Clôture de Wall Street : hésitations, la Chine freinerait l'accord commercial
Clôture de Wall Street : hésitations, la Chine freinerait l'accord commercial
Crédit photo © Reuters

(Boursier.com) — Après un début de séance en nette hausse, Wall Street a réduit ses gains, mardi en séance, avant de terminer en ordre dispersé, alors que des informations faisaient état de problèmes dans les négociations commerciales entre les Etats-Unis et la Chine. Ces craintes ont relégué au second plan l'effet positif des anticipations d'annonces accommodantes par la Fed, qui a démarré ce mardi une réunion de deux jours. Le dollar a continué de faiblir et le pétrole a marqué le pas ce mardi.

A la clôture, l'indice Dow Jones a cédé 0,10% à 25.887 points, après avoir gagné jusqu'à 0,75% en séance, franchissant les 26.100 points. L'indice large S&P 500 a fini quasi-stable (-0,01%) à 2.832 pts, tandis que le Nasdaq composite, riche en valeurs technologiques et biotechnologiques, a progressé de 0,12% à 7.723 pts. Le Nasdaq a été soutenu par les grandes "technos", dont Alphabet (+1,1%), Facebook (+0,7%), Amazon (+1,1%), Microsoft (+0,07%), ou encore Nvidia (+4%).

Sur le marché des changes, le dollar a reculé mardi avant les annonces de la Fed attendues mercredi.
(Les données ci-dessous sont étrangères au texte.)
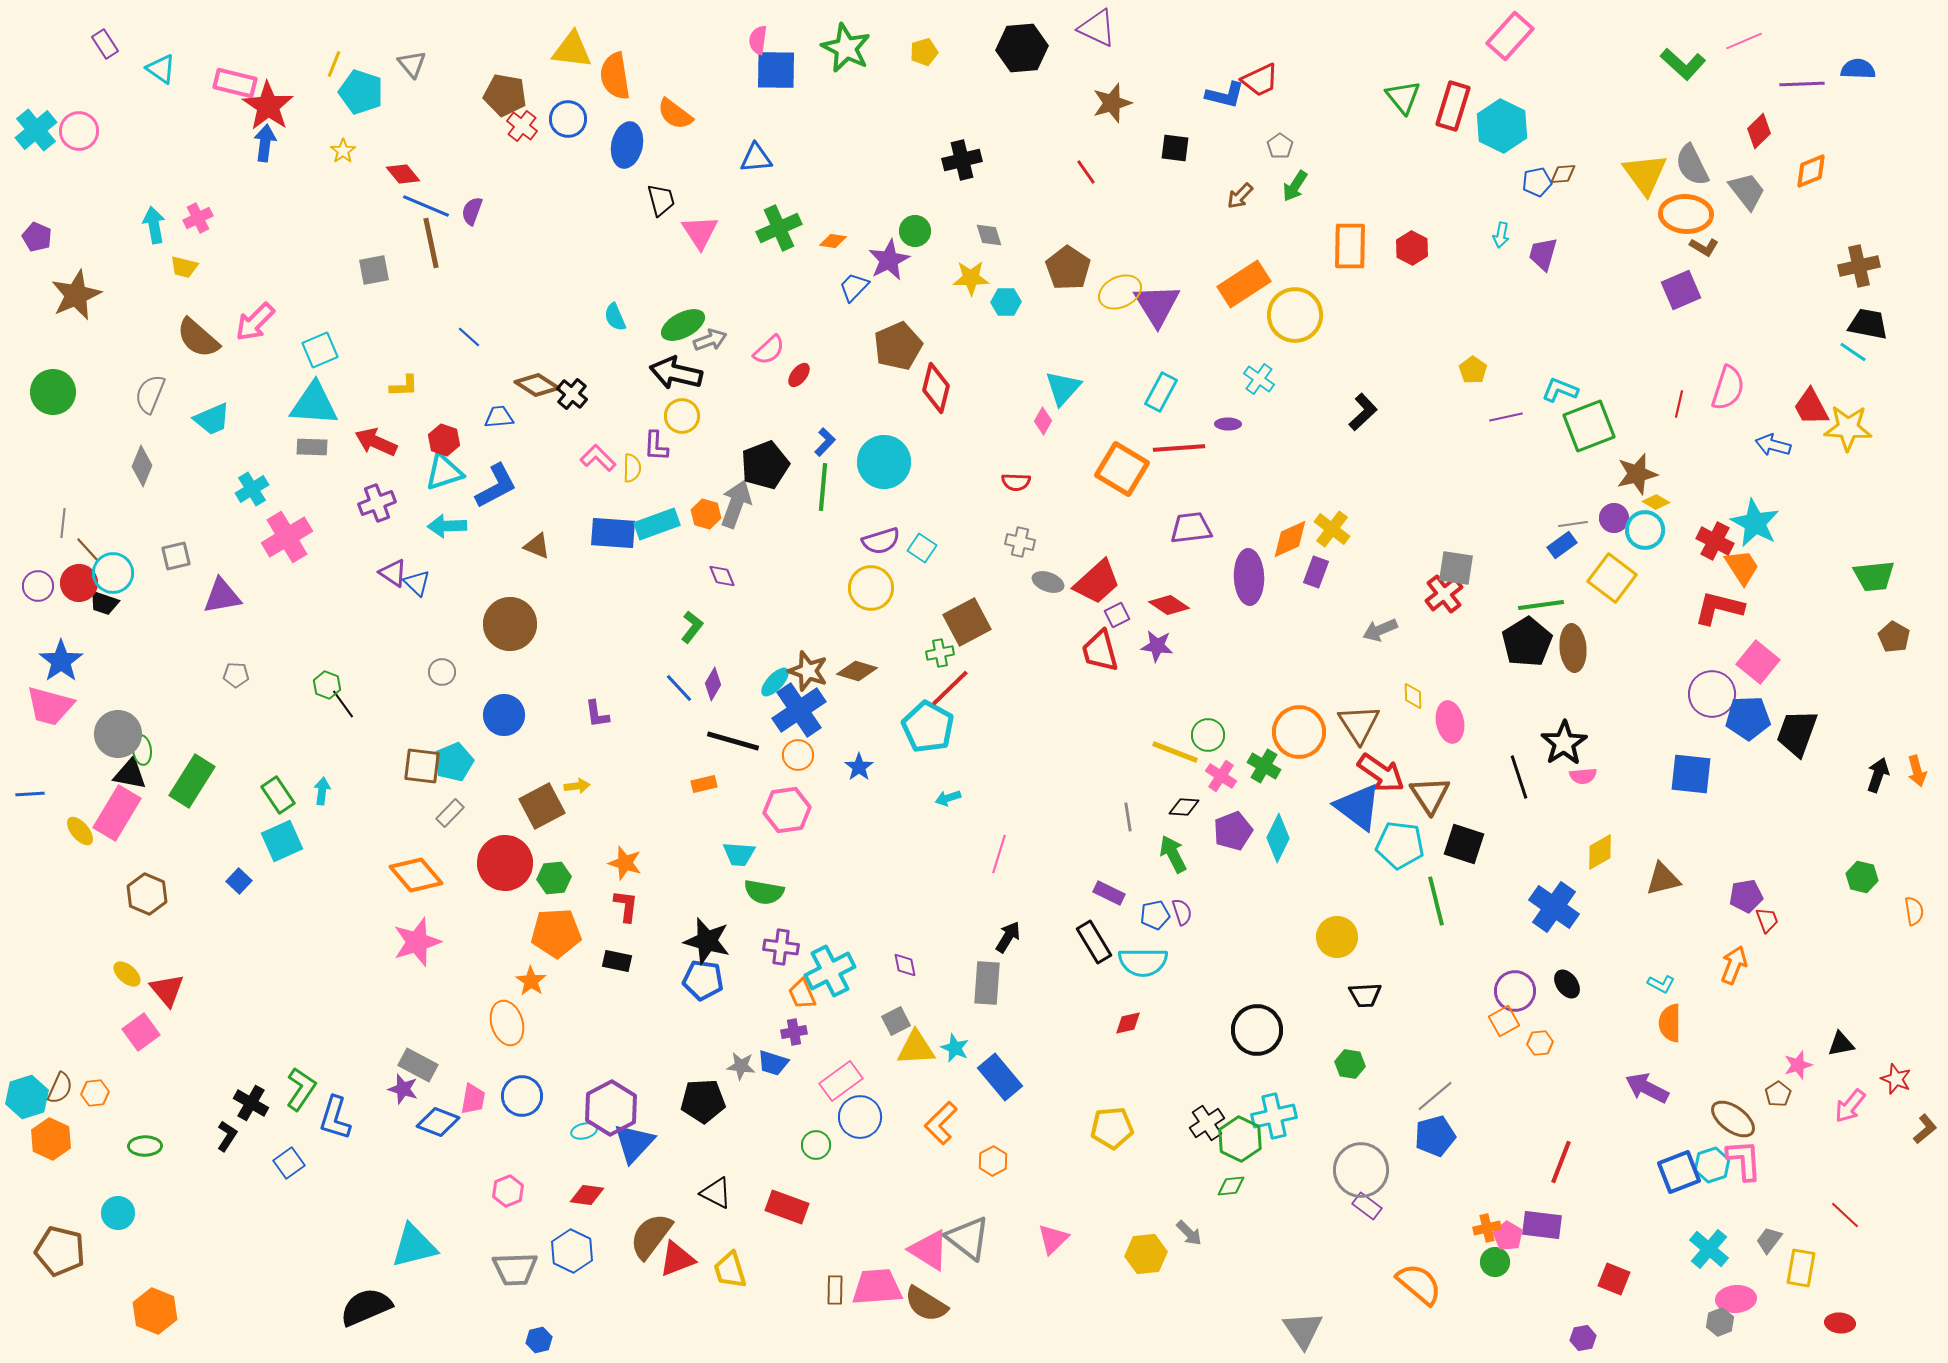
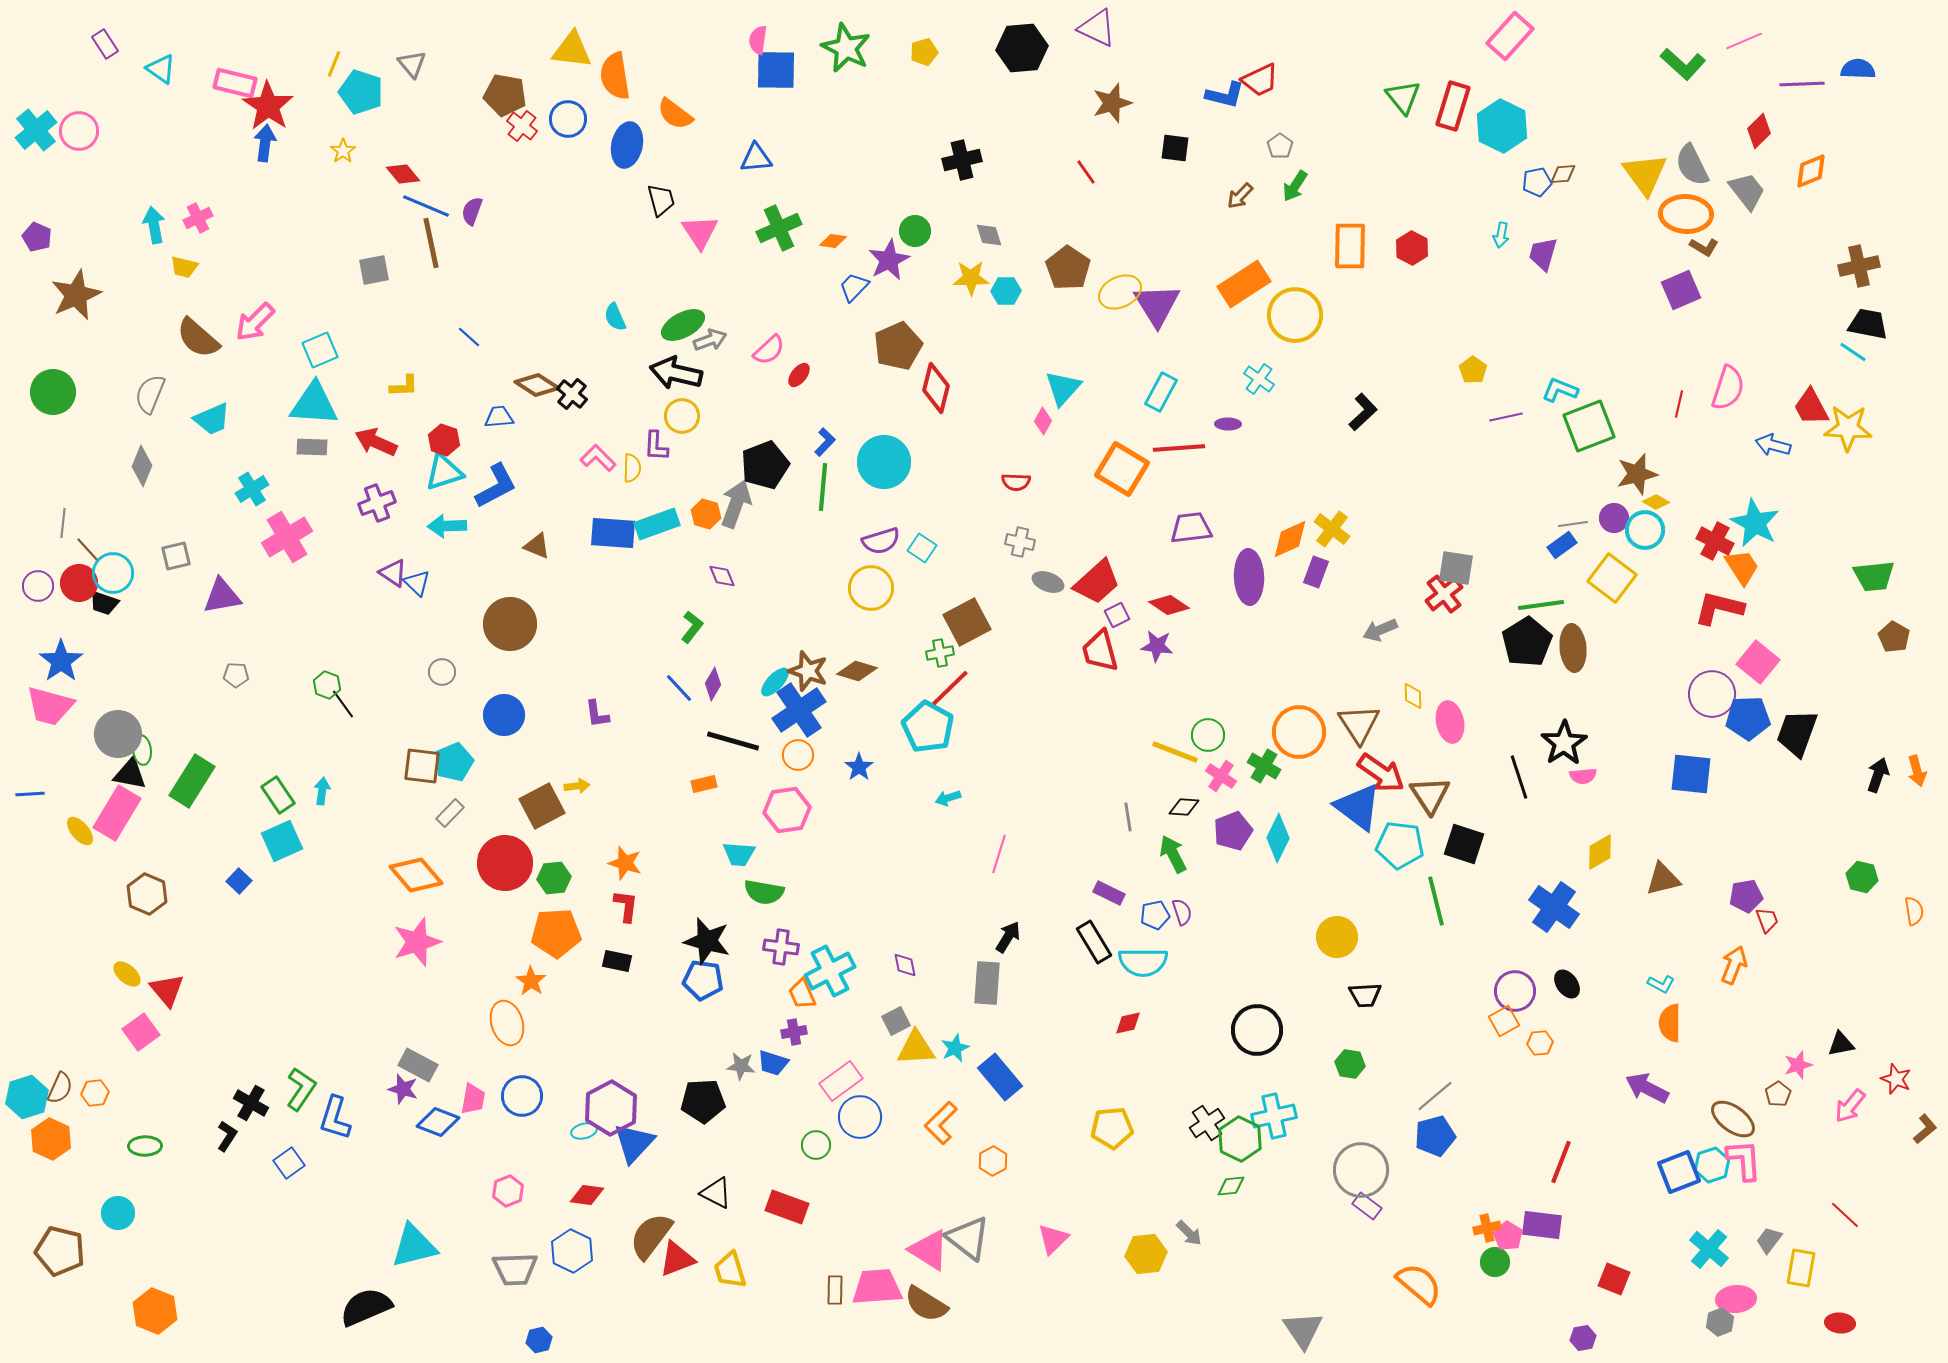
cyan hexagon at (1006, 302): moved 11 px up
cyan star at (955, 1048): rotated 24 degrees clockwise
L'indice du dollar, qui mesure son évolution face à un panier de devises de référence, a cédé 0,15% à 96,38 points, tandis que l'euro a pris 0,17% à 1,1355$. Sur le marché obligataire, le rendement du T-Bond à 10 ans américain a avancé d'un point de base à 2,61%.

La Chine aurait fait marche arrière sur certains points

Selon des sources citées par l'agence 'Bloomberg', certains responsables américains s'inquiètent de voir la Chine faire marche arrière sur certaines concessions, faisant patiner les négociations en cours avec les Etats-Unis. Dans le même temps, le 'Wall Street Journal' se montrait plus optimiste, en indiquant que les parties étaient dans les "étapes finales' des pourparlers.

Les responsables chinois auraient modifié leur position au sujet du respect de la propriété intellectuelle parce qu'il n'ont pas reçu des assurances de la part de l'administration Trump que les droits de douane sur leurs exportations seront levés, selon deux sources ayant requis l'anonymat.

Les négociateurs chinois seraient aussi revenus sur les promesses concernant la protection des brevets pharmaceutiques et n'ont pas donné de détails sur la protection des liens entre brevets. En outre, Pékin chercherait à faire inclure dans le texte que les éléments de l'accord devront être compatibles avec les lois chinoises.

Malgré ces doutes, le président américain Donald Trump a assuré mardi que les "négociations avec la Chine se passent très bien" lors d'une conférence de presse commune avec le président brésilien Jair Bolsonaro, en visite à Washington.

Le représentant américain au Commerce Robert Lighthizer et le secrétaire au Trésor Steven Mnuchin se rendront à nouveau à Pékin dans la semaine du 25 mars pour aplanir les derniers différends, selon le 'Wall Street Journal', et un nouveau voyage du vice-premier ministre chinois Liu He à Washington est programmé pour la semaine suivante.

La Fed très attendue mercredi sur ses nouvelles prévisions de taux

Concernant la politique monétaire de la Fed, les marchés s'attendent à l'annonce, mercredi, d'un statu quo sur les taux directeurs (actuellement fixés entre 2,25% et 2,50%), compte tenu des incertitudes pesant sur la croissance économique américaine et mondiale.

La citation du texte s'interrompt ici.